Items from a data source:
● ● ● ●
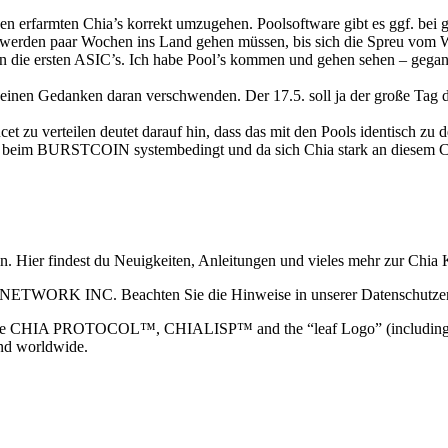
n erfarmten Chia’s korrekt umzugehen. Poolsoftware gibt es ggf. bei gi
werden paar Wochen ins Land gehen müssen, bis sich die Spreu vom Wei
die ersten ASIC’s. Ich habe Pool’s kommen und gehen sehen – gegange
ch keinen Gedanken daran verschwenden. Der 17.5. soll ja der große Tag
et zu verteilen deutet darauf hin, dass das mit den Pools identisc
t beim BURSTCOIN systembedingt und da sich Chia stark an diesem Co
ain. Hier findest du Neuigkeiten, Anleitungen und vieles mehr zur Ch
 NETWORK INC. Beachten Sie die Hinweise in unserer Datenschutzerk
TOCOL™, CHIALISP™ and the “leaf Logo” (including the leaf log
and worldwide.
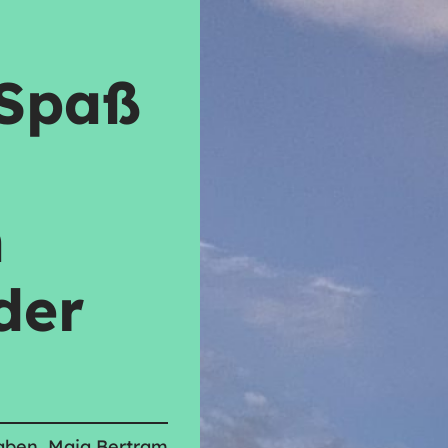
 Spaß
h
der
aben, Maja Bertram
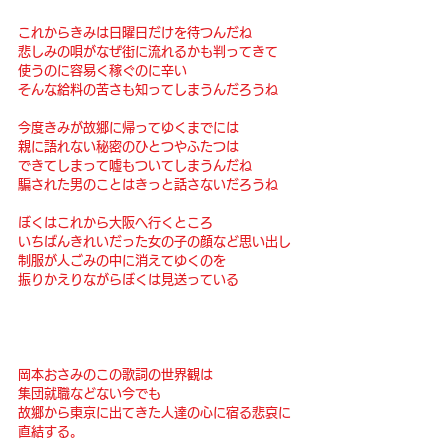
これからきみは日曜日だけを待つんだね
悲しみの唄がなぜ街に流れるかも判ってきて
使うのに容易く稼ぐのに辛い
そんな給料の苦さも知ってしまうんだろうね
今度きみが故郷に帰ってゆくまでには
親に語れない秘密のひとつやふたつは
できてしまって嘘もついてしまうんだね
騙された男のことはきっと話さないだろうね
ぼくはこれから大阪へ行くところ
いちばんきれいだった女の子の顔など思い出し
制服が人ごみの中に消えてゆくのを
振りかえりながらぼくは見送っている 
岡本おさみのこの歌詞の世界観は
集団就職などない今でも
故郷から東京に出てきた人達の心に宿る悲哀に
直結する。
● ● ● ●
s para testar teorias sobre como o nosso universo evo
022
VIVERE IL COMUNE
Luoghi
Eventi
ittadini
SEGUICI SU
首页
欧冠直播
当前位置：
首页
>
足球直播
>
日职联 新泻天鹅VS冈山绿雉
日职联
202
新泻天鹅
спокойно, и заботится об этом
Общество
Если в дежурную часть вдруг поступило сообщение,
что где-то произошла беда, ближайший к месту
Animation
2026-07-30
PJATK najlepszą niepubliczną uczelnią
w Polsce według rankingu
● ● ● ●
INSTRUCTIONS FOR THE TASK. Write down again, exactly as given, only the lines above that fall from the line with "Если в дежурную" to the line with "w Polsce według rankingu", inclusive.

OUTPUT FOR THIS EXERCISE.
Если в дежурную часть вдруг поступило сообщение,
что где-то произошла беда, ближайший к месту
Animation
2026-07-30
PJATK najlepszą niepubliczną uczelnią
w Polsce według rankingu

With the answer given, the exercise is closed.